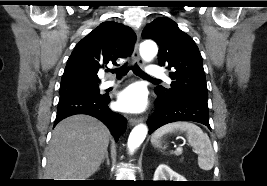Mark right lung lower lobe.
Masks as SVG:
<instances>
[{"mask_svg":"<svg viewBox=\"0 0 267 186\" xmlns=\"http://www.w3.org/2000/svg\"><path fill=\"white\" fill-rule=\"evenodd\" d=\"M109 102L108 95L86 91H71L61 94L54 125L66 117L87 114L102 121L118 141L126 130L127 120L122 115L113 112L108 106Z\"/></svg>","mask_w":267,"mask_h":186,"instance_id":"98d812e1","label":"right lung lower lobe"}]
</instances>
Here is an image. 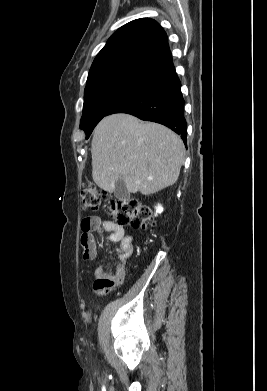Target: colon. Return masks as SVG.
<instances>
[{"label": "colon", "mask_w": 267, "mask_h": 391, "mask_svg": "<svg viewBox=\"0 0 267 391\" xmlns=\"http://www.w3.org/2000/svg\"><path fill=\"white\" fill-rule=\"evenodd\" d=\"M105 193L94 185H88L81 191V206L85 211L98 210L104 202ZM113 221L120 225H130L136 230L145 231L152 223V215L148 206L138 199H117L107 204Z\"/></svg>", "instance_id": "1"}]
</instances>
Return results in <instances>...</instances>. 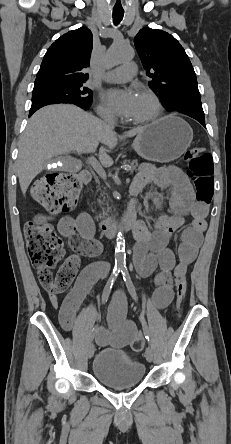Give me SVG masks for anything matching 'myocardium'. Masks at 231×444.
I'll return each instance as SVG.
<instances>
[{"mask_svg":"<svg viewBox=\"0 0 231 444\" xmlns=\"http://www.w3.org/2000/svg\"><path fill=\"white\" fill-rule=\"evenodd\" d=\"M138 94L143 95L151 100V102L153 103V106H154V112L147 117L140 118V119H131V120H129V122L132 124L142 125V124H148V123H151V122L157 120L163 112V106L160 101V98L151 89H148V88L139 89Z\"/></svg>","mask_w":231,"mask_h":444,"instance_id":"f54148a6","label":"myocardium"}]
</instances>
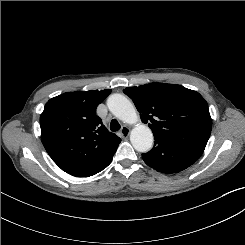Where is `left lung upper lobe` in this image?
Returning <instances> with one entry per match:
<instances>
[{"instance_id":"5c2ea615","label":"left lung upper lobe","mask_w":245,"mask_h":245,"mask_svg":"<svg viewBox=\"0 0 245 245\" xmlns=\"http://www.w3.org/2000/svg\"><path fill=\"white\" fill-rule=\"evenodd\" d=\"M123 92L131 97L154 137L172 140L204 151L212 120L205 99L180 85L150 83Z\"/></svg>"}]
</instances>
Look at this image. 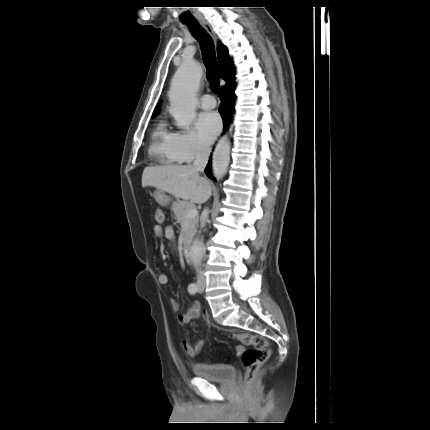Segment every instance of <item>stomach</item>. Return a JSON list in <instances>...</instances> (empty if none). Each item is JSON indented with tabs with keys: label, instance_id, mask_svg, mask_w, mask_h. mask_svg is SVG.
<instances>
[{
	"label": "stomach",
	"instance_id": "obj_1",
	"mask_svg": "<svg viewBox=\"0 0 430 430\" xmlns=\"http://www.w3.org/2000/svg\"><path fill=\"white\" fill-rule=\"evenodd\" d=\"M154 198L161 206H167L168 202L170 201L165 192L162 190H157L154 193Z\"/></svg>",
	"mask_w": 430,
	"mask_h": 430
}]
</instances>
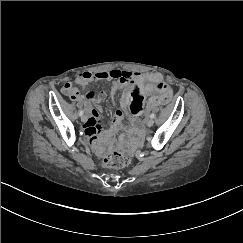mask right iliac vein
<instances>
[{"label":"right iliac vein","instance_id":"obj_1","mask_svg":"<svg viewBox=\"0 0 243 243\" xmlns=\"http://www.w3.org/2000/svg\"><path fill=\"white\" fill-rule=\"evenodd\" d=\"M86 120H87V117H86L85 115H83V116L81 117V121H82V122H86Z\"/></svg>","mask_w":243,"mask_h":243}]
</instances>
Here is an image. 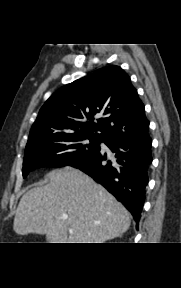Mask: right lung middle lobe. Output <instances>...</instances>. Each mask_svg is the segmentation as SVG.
I'll list each match as a JSON object with an SVG mask.
<instances>
[{
    "label": "right lung middle lobe",
    "instance_id": "obj_1",
    "mask_svg": "<svg viewBox=\"0 0 181 288\" xmlns=\"http://www.w3.org/2000/svg\"><path fill=\"white\" fill-rule=\"evenodd\" d=\"M98 137L86 134H51L28 141L23 177L39 167L72 165L100 150Z\"/></svg>",
    "mask_w": 181,
    "mask_h": 288
}]
</instances>
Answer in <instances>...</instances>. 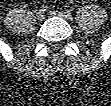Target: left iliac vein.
<instances>
[{"mask_svg":"<svg viewBox=\"0 0 111 106\" xmlns=\"http://www.w3.org/2000/svg\"><path fill=\"white\" fill-rule=\"evenodd\" d=\"M52 15L54 16H60L62 18H65L67 20H72L73 16L70 12H67V11H64V10H61V11H53L51 12Z\"/></svg>","mask_w":111,"mask_h":106,"instance_id":"1","label":"left iliac vein"}]
</instances>
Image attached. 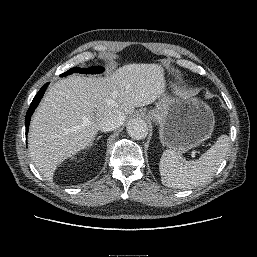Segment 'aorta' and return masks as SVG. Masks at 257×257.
Returning a JSON list of instances; mask_svg holds the SVG:
<instances>
[{
    "instance_id": "762f6f07",
    "label": "aorta",
    "mask_w": 257,
    "mask_h": 257,
    "mask_svg": "<svg viewBox=\"0 0 257 257\" xmlns=\"http://www.w3.org/2000/svg\"><path fill=\"white\" fill-rule=\"evenodd\" d=\"M127 132L132 139L141 140L146 138L148 127L144 120L133 118L127 124Z\"/></svg>"
}]
</instances>
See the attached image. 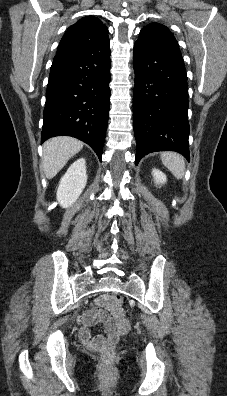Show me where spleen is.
I'll return each instance as SVG.
<instances>
[{
	"label": "spleen",
	"instance_id": "obj_1",
	"mask_svg": "<svg viewBox=\"0 0 227 396\" xmlns=\"http://www.w3.org/2000/svg\"><path fill=\"white\" fill-rule=\"evenodd\" d=\"M162 163L173 173L177 179H181L185 172L184 158L176 152H163Z\"/></svg>",
	"mask_w": 227,
	"mask_h": 396
}]
</instances>
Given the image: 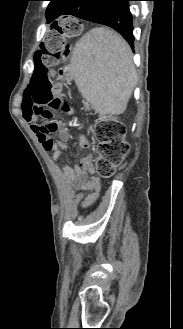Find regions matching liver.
Returning <instances> with one entry per match:
<instances>
[{
	"label": "liver",
	"instance_id": "obj_1",
	"mask_svg": "<svg viewBox=\"0 0 183 329\" xmlns=\"http://www.w3.org/2000/svg\"><path fill=\"white\" fill-rule=\"evenodd\" d=\"M69 71L84 97L100 115H119L127 107L137 75L128 43L107 27L88 31L75 44Z\"/></svg>",
	"mask_w": 183,
	"mask_h": 329
}]
</instances>
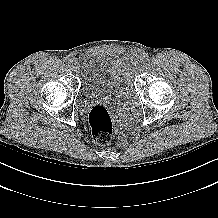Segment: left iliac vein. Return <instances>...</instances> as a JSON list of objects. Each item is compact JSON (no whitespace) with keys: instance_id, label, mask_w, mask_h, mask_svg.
Here are the masks:
<instances>
[{"instance_id":"left-iliac-vein-1","label":"left iliac vein","mask_w":218,"mask_h":218,"mask_svg":"<svg viewBox=\"0 0 218 218\" xmlns=\"http://www.w3.org/2000/svg\"><path fill=\"white\" fill-rule=\"evenodd\" d=\"M140 62H142V61H140ZM138 64H139V63H137V62L132 63V68H137V66H139Z\"/></svg>"}]
</instances>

= = = =

→ **What you need to do**:
Without the pictures, reproduce each line from the one containing "Segment: left iliac" through the last line of the material above, both of those lines included.

→ **Answer for the task**:
Segment: left iliac vein. Return <instances>...</instances> as a JSON list of objects. Each item is compact JSON (no whitespace) with keys: instance_id, label, mask_w, mask_h, mask_svg.
Here are the masks:
<instances>
[{"instance_id":"left-iliac-vein-1","label":"left iliac vein","mask_w":218,"mask_h":218,"mask_svg":"<svg viewBox=\"0 0 218 218\" xmlns=\"http://www.w3.org/2000/svg\"><path fill=\"white\" fill-rule=\"evenodd\" d=\"M140 62H142V61H140ZM138 64H139V63H137V62L132 63V68H137V66H139Z\"/></svg>"}]
</instances>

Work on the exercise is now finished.